What I really enjoyed about the ranger day was the hands on activities that provided a genuine wildlife management experience. From exercises in measuring and identifying birds, to pest control and habitat creation, each activity was designed to show what really needs to be done in wildlife conservation. So much of what actually goes on in the field is unknown to the public, and to be able to provide that experience for our school children was a great experience. I’m sure many of the pupils will share their experience with their parents and family.
After events like this there’s always time to pause and reflect on some of the things that you take away from them. One of the big issues that stands out for me is how much the Peninsula relies on voluntary organisations and citizen conservationists to protect and advocate for our wildlife and landscape. The voluntary hours, fundraising and hard work put into places like Okia is quite staggering, and that is both comforting and concerning at the same time. It also highlights my view that the Peninsula Community Board has an important role to act as advocates and supporters for conservation groups in our district. That means using policy, planning and financial forums to ensure this critical work can continue on the Peninsula. After my experience at Okia it’s not difficult to understand just how important that role is and how rewarding it can be for our children today and in the future.
Tuesday 15th July, 2014
Today the Minister of Conservation, Hon Dr Nick Smith, launched "Sharing Worlds - Seabirds and Fishing", a collaborative project with Southern Seabird Solutions and our Trust.

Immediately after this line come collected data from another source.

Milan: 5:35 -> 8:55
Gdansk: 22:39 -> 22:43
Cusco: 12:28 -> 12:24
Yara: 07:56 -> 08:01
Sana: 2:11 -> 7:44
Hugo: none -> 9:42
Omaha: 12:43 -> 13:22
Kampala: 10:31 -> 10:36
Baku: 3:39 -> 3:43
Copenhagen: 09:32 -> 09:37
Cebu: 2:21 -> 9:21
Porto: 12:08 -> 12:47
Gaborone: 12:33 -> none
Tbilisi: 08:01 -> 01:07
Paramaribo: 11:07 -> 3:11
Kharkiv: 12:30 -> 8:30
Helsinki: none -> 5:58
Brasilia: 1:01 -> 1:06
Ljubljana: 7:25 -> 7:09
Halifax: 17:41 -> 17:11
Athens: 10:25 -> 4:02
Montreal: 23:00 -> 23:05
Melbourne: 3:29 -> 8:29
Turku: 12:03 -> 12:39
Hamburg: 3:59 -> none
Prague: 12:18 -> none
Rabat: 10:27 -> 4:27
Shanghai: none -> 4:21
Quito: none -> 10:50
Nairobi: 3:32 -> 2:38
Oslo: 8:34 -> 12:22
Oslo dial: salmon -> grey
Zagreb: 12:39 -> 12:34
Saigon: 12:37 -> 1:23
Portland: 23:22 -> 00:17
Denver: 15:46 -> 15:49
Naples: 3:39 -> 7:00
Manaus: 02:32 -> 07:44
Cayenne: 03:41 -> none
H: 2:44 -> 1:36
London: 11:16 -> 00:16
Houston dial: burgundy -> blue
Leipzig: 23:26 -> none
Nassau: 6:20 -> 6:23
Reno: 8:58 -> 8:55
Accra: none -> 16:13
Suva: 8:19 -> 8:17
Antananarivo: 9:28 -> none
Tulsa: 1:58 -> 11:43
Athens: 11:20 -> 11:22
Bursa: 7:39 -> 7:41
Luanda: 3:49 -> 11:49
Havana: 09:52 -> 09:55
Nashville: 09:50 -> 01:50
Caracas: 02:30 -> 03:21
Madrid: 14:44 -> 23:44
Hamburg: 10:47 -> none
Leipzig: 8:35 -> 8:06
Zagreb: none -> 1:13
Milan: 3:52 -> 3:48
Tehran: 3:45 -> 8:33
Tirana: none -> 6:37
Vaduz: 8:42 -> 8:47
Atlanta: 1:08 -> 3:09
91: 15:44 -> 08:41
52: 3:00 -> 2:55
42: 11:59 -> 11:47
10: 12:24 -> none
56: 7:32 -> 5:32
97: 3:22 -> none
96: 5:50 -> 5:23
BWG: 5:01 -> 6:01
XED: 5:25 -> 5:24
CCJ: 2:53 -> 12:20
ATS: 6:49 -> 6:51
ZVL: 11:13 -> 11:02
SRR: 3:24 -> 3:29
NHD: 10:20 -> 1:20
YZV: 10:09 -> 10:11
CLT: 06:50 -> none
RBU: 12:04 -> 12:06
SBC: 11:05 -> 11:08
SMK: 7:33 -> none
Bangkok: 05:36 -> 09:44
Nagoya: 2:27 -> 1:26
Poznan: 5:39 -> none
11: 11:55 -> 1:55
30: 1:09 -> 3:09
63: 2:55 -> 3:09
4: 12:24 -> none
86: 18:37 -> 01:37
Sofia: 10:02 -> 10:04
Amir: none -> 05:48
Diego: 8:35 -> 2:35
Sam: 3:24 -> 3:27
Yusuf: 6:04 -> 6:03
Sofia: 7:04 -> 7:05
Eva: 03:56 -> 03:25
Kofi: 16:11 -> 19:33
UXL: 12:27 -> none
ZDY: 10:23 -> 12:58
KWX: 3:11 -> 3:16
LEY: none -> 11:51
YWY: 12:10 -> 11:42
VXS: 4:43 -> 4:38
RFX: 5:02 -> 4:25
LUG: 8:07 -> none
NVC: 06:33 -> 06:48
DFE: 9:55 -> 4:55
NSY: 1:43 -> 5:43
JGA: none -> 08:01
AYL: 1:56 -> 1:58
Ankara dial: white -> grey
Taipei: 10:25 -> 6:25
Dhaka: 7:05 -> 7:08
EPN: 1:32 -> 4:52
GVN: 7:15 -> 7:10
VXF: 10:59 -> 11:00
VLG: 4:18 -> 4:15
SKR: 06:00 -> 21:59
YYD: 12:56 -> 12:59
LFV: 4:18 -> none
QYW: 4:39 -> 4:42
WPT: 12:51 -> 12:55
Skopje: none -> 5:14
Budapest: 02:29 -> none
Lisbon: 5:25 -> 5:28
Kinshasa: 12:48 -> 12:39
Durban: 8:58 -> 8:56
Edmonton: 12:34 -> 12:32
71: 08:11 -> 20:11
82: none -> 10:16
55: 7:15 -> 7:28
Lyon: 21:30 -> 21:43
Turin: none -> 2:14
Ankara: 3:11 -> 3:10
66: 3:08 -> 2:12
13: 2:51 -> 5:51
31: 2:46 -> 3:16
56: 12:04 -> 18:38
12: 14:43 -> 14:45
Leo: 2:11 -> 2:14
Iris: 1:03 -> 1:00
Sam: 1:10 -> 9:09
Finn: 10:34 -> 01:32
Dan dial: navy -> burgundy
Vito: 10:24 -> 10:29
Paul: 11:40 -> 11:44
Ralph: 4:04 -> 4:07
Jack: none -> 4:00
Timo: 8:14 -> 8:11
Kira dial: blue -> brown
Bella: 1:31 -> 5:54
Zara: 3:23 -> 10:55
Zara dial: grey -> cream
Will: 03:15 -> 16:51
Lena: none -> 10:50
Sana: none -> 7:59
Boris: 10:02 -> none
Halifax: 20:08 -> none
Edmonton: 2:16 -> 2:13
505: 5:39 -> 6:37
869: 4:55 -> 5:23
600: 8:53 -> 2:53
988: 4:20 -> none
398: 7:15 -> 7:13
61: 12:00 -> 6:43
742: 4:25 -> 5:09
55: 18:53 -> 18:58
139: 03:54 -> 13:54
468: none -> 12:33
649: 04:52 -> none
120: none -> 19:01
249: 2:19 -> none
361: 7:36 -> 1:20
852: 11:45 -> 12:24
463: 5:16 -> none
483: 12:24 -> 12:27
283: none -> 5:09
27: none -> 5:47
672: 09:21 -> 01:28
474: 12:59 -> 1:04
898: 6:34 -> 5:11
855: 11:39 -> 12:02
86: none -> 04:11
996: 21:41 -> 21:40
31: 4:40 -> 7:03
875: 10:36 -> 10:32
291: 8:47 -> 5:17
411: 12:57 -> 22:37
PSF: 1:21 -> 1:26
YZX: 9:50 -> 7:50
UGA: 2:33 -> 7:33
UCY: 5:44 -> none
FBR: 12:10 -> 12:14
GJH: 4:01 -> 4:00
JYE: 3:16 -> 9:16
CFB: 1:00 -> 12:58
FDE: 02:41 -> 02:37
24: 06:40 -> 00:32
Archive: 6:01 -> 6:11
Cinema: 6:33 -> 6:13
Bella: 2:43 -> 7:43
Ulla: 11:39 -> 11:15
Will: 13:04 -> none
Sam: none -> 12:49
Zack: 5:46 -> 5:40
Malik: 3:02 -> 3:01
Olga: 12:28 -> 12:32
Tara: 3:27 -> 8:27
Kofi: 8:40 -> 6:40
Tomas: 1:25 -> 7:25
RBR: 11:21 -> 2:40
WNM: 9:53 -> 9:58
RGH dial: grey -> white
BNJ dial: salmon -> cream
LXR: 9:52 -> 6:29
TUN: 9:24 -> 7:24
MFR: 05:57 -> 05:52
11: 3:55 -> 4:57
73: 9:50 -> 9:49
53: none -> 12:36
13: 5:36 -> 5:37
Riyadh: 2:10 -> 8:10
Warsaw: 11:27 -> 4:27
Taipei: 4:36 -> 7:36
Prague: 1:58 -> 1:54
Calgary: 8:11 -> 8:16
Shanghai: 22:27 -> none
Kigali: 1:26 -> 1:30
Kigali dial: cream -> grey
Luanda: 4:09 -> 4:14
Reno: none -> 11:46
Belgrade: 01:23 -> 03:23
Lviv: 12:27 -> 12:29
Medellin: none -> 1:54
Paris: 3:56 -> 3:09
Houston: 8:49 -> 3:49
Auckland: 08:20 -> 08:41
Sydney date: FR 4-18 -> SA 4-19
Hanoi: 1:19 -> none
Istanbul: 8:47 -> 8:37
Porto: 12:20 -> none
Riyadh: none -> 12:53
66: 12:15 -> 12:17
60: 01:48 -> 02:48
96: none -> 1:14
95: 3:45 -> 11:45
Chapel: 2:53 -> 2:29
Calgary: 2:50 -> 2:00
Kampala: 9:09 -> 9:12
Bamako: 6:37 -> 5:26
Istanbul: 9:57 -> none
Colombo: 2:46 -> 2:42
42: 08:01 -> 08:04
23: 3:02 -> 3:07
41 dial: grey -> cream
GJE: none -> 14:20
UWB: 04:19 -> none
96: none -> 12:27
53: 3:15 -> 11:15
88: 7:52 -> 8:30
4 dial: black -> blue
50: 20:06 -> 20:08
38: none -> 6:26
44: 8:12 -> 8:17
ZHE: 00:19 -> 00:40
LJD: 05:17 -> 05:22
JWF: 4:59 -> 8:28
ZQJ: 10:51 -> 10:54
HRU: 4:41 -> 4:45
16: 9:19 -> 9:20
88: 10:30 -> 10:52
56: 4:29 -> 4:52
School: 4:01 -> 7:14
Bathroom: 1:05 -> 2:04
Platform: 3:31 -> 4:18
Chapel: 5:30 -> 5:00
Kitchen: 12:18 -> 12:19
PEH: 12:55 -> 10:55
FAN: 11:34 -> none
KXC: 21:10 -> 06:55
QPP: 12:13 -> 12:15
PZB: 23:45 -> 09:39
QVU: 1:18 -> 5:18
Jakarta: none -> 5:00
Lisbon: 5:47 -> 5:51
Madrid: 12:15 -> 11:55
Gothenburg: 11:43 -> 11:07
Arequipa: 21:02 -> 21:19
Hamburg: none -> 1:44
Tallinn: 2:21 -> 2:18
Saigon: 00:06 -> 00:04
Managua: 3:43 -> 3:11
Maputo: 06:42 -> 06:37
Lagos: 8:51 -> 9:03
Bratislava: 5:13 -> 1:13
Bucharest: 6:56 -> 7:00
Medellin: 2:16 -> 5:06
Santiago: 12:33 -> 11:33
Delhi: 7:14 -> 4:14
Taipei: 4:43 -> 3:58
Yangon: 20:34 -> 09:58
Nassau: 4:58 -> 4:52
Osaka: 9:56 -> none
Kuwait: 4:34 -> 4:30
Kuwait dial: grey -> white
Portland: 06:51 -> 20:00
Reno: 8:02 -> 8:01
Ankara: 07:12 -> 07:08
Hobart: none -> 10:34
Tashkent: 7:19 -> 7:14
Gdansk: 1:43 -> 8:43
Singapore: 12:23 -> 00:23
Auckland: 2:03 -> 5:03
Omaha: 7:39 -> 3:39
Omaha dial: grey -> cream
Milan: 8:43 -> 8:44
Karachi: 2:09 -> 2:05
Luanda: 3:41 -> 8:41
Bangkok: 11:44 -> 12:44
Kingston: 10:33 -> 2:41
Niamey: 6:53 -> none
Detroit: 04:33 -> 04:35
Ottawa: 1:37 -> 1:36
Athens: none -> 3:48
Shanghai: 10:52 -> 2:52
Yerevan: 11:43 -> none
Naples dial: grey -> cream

The Minister also announced funding for our conservation work to the value of $200k over the next two years, from the Community Conservation Partnership Fund. Thanks DOC for this crucial support of our Yellow-eyed Penguin work.
Friday 2nd May, 2014
Yellow-eyed Penguin Trust field manager Dave McFarlane (left) and Sinclair Wetlands Trust co-ordinator Glen Riley, and volunteers, dig in plants at the wetlands on the Taieri yesterday.
The penguin trust donated about 200 plants from its nursery to help revegetate a grassy area at the start of the wetlands' walkway and around the first pond.
The planting day was a chance for both trusts to collaborate and learn from each other.
Mr Riley said he had a great experience helping the trust with its nest count during summer and wanted to return the favour.
Mr McFarlane said Dunedin conservation agencies could further progress their conservation goals by helping each other and sharing skills.